Hebrews With A Hebrew – Part 19

Written by Neil Silverberg

September 13, 2023

For he finds fault with them when he says:
“Behold, the days are coming, declares the Lord,
when I will establish a new covenant with the house of Israel
and with the house of Judah, not like the covenant that I made with their fathers
on the day when I took them by the hand to bring them out of the land of Egypt.
For they did not continue in my covenant, and so I showed no concern for them,
declares the Lord. For this is the covenant that I will make with the house of Israel
after those days, declares the Lord: I will put my laws into their minds, and write
them on their hearts, and I will be their God, and they shall be my people.

And they shall not teach, each one his neighbor and each one his brother, saying,
‘Know the Lord,’  for they shall all know me, from the least of them to the greatest.
For I will be merciful toward their iniquities, and I will remember their sins no more.”

In speaking of a new covenant, he makes the first one obsolete. And what is
becoming obsolete and growing old is ready to vanish away.

Hebrews 8:8-13

The writer of this letter quotes Jeremiah’s great prophecy in the second half of Hebrews chapter eight (8:8-12). This section highlights the nature of the new covenant in comparison with the old. The old covenant was the covenant God made with the children of Israel upon leaving Egypt. It is really more of a will or testament (It is called such in chapter 9). It consisted of certain blessings and privileges promised by God, conditioned on certain moral requirements being fulfilled. These things were written in a book and sprinkled with blood so that both the book and the people were bound upon death to keep the covenant.

The basis of this covenant was simple: “This do and you shall live.” The flip side was “this fail and you shall die.” At the end of Deuteronomy, there is a long list describing the curses that would come upon them if they failed.
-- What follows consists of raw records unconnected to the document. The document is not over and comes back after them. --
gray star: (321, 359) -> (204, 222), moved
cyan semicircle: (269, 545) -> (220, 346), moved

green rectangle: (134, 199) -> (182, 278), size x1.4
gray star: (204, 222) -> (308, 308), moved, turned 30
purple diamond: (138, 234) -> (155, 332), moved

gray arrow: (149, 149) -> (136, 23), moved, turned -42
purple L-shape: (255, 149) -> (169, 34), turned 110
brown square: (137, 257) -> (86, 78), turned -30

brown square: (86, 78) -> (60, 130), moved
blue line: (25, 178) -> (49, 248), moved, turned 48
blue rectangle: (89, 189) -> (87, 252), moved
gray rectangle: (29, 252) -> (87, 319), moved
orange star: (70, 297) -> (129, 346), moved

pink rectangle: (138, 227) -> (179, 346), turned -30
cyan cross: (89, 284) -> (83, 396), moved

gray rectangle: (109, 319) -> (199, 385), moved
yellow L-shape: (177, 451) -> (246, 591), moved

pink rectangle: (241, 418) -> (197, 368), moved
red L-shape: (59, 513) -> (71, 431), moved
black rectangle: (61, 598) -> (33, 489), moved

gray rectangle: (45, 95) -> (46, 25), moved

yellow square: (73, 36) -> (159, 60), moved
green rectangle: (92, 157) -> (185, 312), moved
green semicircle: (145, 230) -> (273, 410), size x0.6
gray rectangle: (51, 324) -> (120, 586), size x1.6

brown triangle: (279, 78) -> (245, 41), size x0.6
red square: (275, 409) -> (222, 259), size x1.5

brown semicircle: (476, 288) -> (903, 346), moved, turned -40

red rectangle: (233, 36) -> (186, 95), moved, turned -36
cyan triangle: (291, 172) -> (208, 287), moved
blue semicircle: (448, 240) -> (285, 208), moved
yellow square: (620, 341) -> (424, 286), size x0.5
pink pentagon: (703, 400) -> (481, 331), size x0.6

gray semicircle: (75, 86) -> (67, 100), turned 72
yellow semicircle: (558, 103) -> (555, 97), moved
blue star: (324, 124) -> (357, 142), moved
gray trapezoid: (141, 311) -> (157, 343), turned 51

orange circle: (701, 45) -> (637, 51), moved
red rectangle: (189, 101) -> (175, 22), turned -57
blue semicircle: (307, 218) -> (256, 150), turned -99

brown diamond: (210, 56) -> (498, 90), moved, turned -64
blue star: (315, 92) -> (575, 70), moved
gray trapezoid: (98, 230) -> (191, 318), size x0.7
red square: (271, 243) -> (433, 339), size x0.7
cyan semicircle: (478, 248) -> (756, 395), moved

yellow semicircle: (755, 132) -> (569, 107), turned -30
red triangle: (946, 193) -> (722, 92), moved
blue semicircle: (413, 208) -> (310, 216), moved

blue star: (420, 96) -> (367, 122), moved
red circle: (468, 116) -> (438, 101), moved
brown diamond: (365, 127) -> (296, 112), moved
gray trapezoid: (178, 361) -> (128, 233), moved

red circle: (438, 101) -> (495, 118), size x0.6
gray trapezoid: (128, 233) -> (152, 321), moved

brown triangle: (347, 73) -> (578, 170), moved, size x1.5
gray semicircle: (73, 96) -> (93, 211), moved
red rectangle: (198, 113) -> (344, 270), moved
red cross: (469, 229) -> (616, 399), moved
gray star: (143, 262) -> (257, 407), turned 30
Ultimately, the wrath of God came upon them for their disobedience to the covenant.

This is the covenant with which most people relate. They think of their relationship with God as an exterior code of ethics they must keep. It is also the covenant of which most Christians gravitate. They think that to obtain God’s blessing, they must be obedient, spend more time in prayer, fast, give their money, etc. If we fail to do these things, we feel like failures, rejected by God, and must try harder next time.

That is the message we all preach to our own hearts and hear from the pulpits. What is lacking? There is nothing wrong with the old covenant; it is the perfect standard of God for man. The problem is that we are fleshly, and no matter how we try, we can’t live that way. It is simply not native to human beings to live like this. What happens is that the child of God tries to live under a covenant that cannot give life and under which he is doomed to fail. The writer then introduces us to the fact that the old covenant was made obsolete with the introduction of the new.

Long ago, under the old covenant, God prophesied the introduction of a new covenant (Jeremiah 31:31-34).  That covenant, like the first, is not arrived at by mutual consent. It is a testament whereby certain benefits are conferred on those who meet the conditions. Only when we look for the conditions we discover there are none.  In fact, the conditions of the old are now the promises of the new. The great condition for the old was “if you will obey my voice.” Under the new God says, “You will obey my voice.” Under the old, obedience was demanded; under the new, it is secured. God knew that we couldn’t produce them so he promised to do it Himself.

The nature of this new covenant is that God promised to write God’s laws on our hearts. That means that it is no longer just an exterior code but something put within us. Now we obey because it is part of us, something we want to do. Holiness and love are principles that are native to us. God, through the prophet Ezekiel in the 36th chapter, promised to cause us to walk in his statutes (Eze. 36: 26-27). The promise was that under the new covenant, the law would be written, not with ink but with the Spirit of God. The principle is clear: Grace puts into us what God wants out of us.

God now promises that under the new covenant, he has now taken us to be a people belonging to God. As a result of their departure, God had divorced his people (Hosea 1:9). Now, the very place where there was failure is the very basis of acceptance.

One teaching the real saint does not need is to know the Lord. Now, under this new covenant, all are privileged to know the Lord.  The real saint knows Him already and does not need such teaching. The knowledge of God is available to everyone on the same basis, from the least to the greatest.

This fourth one is the basis for all the others. The only way to know the Lord is by knowing him as a forgiving God. That means that we must continue to take our place as a sinner and receive his mercy and forgiveness. It is only by many experiences of his mercy that he writes his law on our hearts. He keeps dealing with me on one issue and then another, and as I keep confessing, he keeps being merciful to my unrighteousness. He now remembers them no more. This way of humility is the way to true fellowship with the Lord. Oswald Chambers called this “conscious repentance leading to unconscious holiness.”

The eighth chapter closes with these words: “In speaking of a new covenant, he makes the first one obsolete. And what is becoming obsolete and growing old is ready to vanish away” (8:13).  This statement probably refers to the fact that the temple in Jerusalem was about to be removed. This lends credence to the dating of the book of Hebrews being written before the destruction of the temple in 70 AD.